Ermenek maden işçileri, tazminatları, maaşları, haksız yere işten çıkartılan işçilerin geri alınması gibi taleplerle aylardır direniyorlar. Bu direnişlerini ellerindeki sınırlı olanaklar ile duyurmaya çalışıyorlar. Her türlü eyleme, her türlü yönteme başvurdular.
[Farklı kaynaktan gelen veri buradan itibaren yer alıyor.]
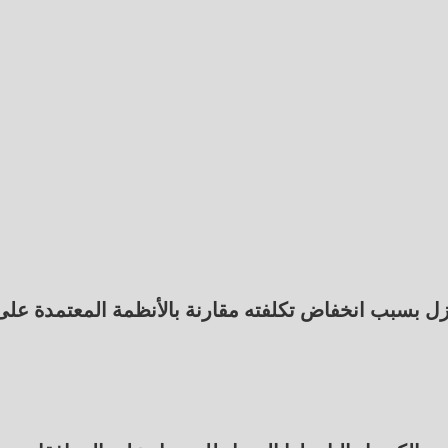
منازل بسبب انخفاض تكلفته مقارنة بالأنظمة المعتمدة على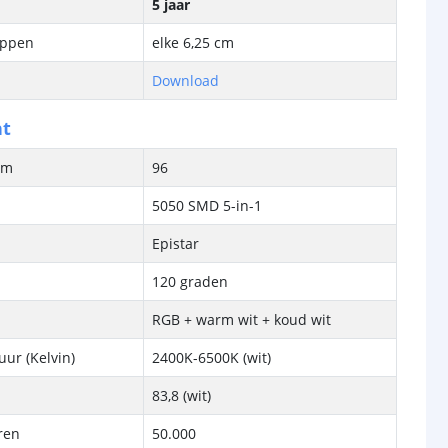
5 jaar
ippen
elke 6,25 cm
Download
ht
/m
96
5050 SMD 5-in-1
Epistar
120 graden
RGB + warm wit + koud wit
ur (Kelvin)
2400K-6500K (wit)
83,8 (wit)
ren
50.000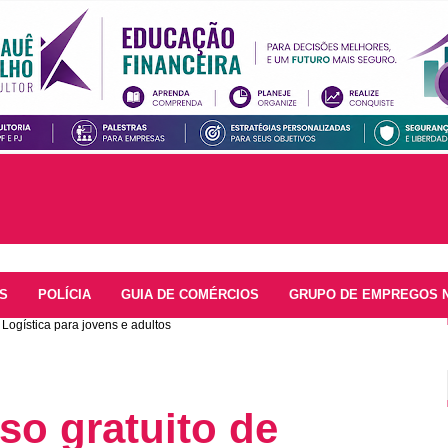
S
POLÍCIA
GUIA DE COMÉRCIOS
GRUPO DE EMPREGOS 
e Logística para jovens e adultos
so gratuito de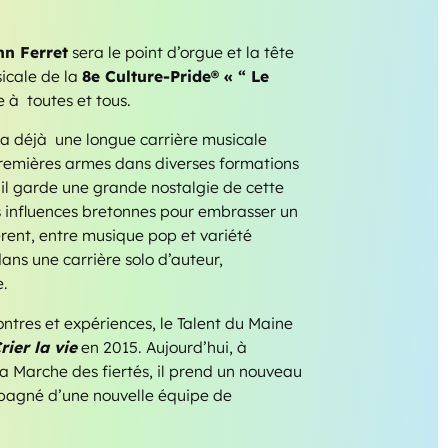
n Ferret
sera le point d’orgue et la tête
sicale de la
8e Culture-Pride® « “ Le
e à toutes et tous.
 a déjà une longue carrière musicale
 premières armes dans diverses formations
’il garde une grande nostalgie de cette
es influences bretonnes pour embrasser un
rent, entre musique pop et variété
dans une carrière solo d’auteur,
e.
ntres et expériences, le Talent du Maine
rier la vie
en 2015. Aujourd’hui, à
 la Marche des fiertés, il prend un nouveau
pagné d’une nouvelle équipe de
Oturma eylemi, gösteri, basın açıklaması, yürüyüş… her türlü eylemi, hiç bir tartışmaya yer bırakmayacak kadar analarının ak sütü gibi haklarını almak için yapıyorlar.
HER SEFERİNDE POLİS VE JANDARMA SALDIRIYOR
Bir çok yerde “halkın polisi”, “halkın jandarması” gibi ifadeler ile karşılaşılır. Ancak artık bu ifadelerin ne kadar yalan, ne kadar gerçek dışı olduğu görülmekte. Çünkü hiç bir zaman bir patrona “ neden işçinin hakkını vermiyorsun” “sana emekçinin hakkını yedirtmem” diyen bir polis, bir jandarma amiri, komutanı yoktur. Ya da “hakkını arayan emekçinin karşısına çıkmayız”, “bizim hakkını arayan işçinin karşısında ne işimiz var” diyerek işçiye emekçiye saldırma emrine karşı çıkan polis görülmemiştir.
Polis jandarma halkın değildir. Tam tersine halk düşmanıdır. Bunu kanıtlayan binlerce olay olmuştur. AKP döneminde bu gerçek artık gizlenemeyecek kadar açık açık kendini göstermektedir. AKP halk düşmanı olduğunu polisini jandarmasını kullandığı, işçilerin emekçilerin üzerine saldığı her olayda daha göstermiştir.
Düşünün!
Çalışmışsınız. Yerin onlarca, hatta yüzlerce metre altına girmişsiniz, her an ölüm tehlikesi altında gün doğumundan gün batımına. Göçük altında yanınızdaki arkadaşınızın ölümüne tanıklık etmişsiniz. Sonra bir soysuz, bir kansız çıkarmış sizi işinizden. Sizin alın terinizden servetine servet katmış ama yine de hiç bir hakkınızı, birikmiş maaşlarınızı dahi vermeden kapının önüne koymuş.
Yapılması gereken her şeyi yapmışsınız, aşındırmadık kapı bırakmamışsınız. Devlet patrondan güçsüz mü? Tabii ki hayır. İstese alır. Söke söke alır. Ama koca devlet sizin maaşlarınızı almak, hakkınızı savunmak bir yana tüm gücü ile karşınıza dikiliyor… Çünkü devlet patronların devleti demiş ustalar, kapitalistlerin, kan emicilerin. Polisi de, jandarması da patronların, kapitalistlerin…
Ermenek maden işçilerinin yaşadığı tam olarak budur.
Ermenek ilçesinden tazminat ve ücret alacakları için Ankara’ya yürümek isteyen maden işçileri jandarma tarafından engellendi. İşçiler jandarma barikatı önünde tepkilerini dile getirdi. Maden işçisi Ali Selvi, 28 Ekim 2014 tarihinde 18 madencinin öldüğü faciayı hatırlatarak, “Bir eldiven diye yapıştım eldivenin içinden, benim arkadaşımın kolunu çıkardım. O adamın hakkını istiyorum şimdi ben. Sol elini sol. Gözümün önünden gitmiyor. Onun hakkının istiyorum, sizden sadaka istemiyorum” dedi.
Madenciler, jandarma barikatını yıkarak yürümek istedi. Bu sırada jandarma madencilere saldırdı. Biber gazı sıkılan madencilerden biri, “Öldürün lan beni, öldürün” diye bağırdı.
Jandarma Polis İşçinin Karşısında
Jandarmanın saldırısı yetmezmiş gibi polis de jandarmaya katıldı. TOMA’yı madencilerin önüne çekti. Madenciler sıkılan gaz nedeniyle nefes almakta güçlük çekti. Madencilere plastik mermi sıkıldı.